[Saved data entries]
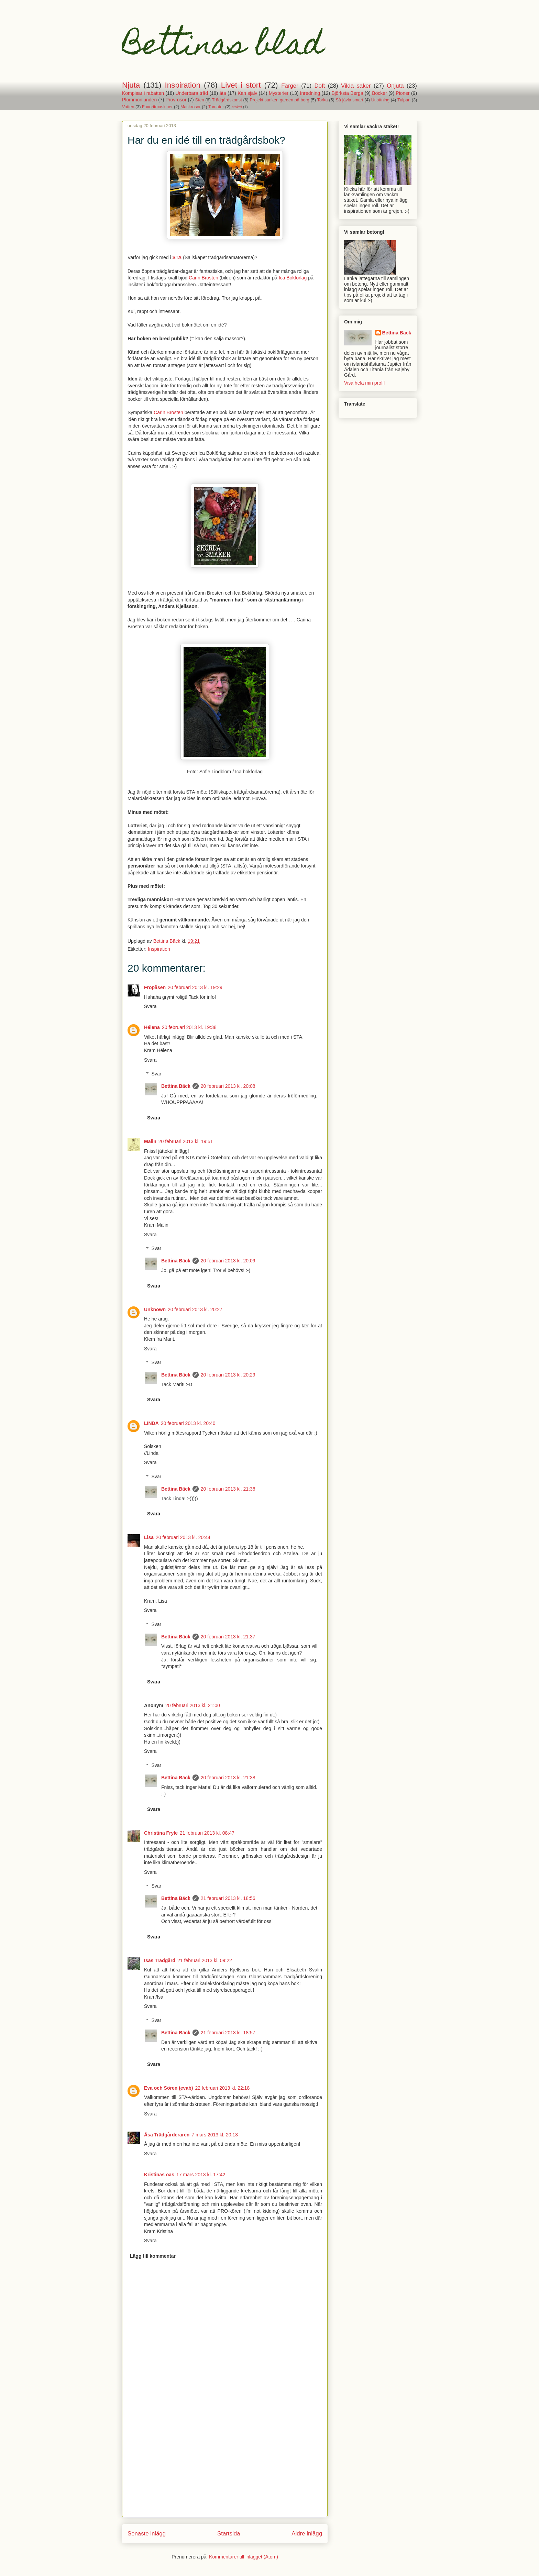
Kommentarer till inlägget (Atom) (243, 2557)
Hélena (152, 1027)
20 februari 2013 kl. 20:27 (195, 1309)
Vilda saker (356, 85)
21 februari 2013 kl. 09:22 (204, 1960)
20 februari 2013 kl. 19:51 (185, 1141)
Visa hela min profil (364, 383)
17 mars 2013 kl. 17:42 (200, 2174)
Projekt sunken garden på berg (279, 100)
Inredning (310, 93)
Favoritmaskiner (157, 106)
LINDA (151, 1423)
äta (222, 93)
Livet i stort (241, 85)
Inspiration (182, 85)
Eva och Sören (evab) (168, 2088)
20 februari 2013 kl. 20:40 (188, 1423)
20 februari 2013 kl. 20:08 (228, 1086)
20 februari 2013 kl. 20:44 (183, 1537)
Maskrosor (190, 106)
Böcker (379, 93)
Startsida (228, 2533)
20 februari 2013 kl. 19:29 (195, 987)
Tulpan (403, 100)
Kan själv (247, 93)
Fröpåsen (155, 987)
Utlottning (380, 100)
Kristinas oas (159, 2174)
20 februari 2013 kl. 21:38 (228, 1777)
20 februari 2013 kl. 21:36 (228, 1489)
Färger (289, 85)
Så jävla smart (349, 100)
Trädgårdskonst (227, 100)
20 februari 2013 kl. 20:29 (228, 1375)
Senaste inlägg (147, 2533)
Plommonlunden (139, 99)
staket (237, 107)
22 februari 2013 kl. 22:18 (222, 2088)
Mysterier (279, 93)
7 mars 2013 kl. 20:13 (214, 2134)
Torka (322, 100)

• **TASK REQUIREMENTS**:
For the string "februari", return every line of the data where it appears.

• **SOLUTION TO THE PROBLEM**:
20 februari 2013 kl. 20:27 (195, 1309)
21 februari 2013 kl. 09:22 (204, 1960)
20 februari 2013 kl. 19:51 (185, 1141)
20 februari 2013 kl. 20:40 (188, 1423)
20 februari 2013 kl. 20:08 (228, 1086)
20 februari 2013 kl. 20:44 (183, 1537)
20 februari 2013 kl. 19:29 (195, 987)
20 februari 2013 kl. 21:38 (228, 1777)
20 februari 2013 kl. 21:36 (228, 1489)
20 februari 2013 kl. 20:29 (228, 1375)
22 februari 2013 kl. 22:18 (222, 2088)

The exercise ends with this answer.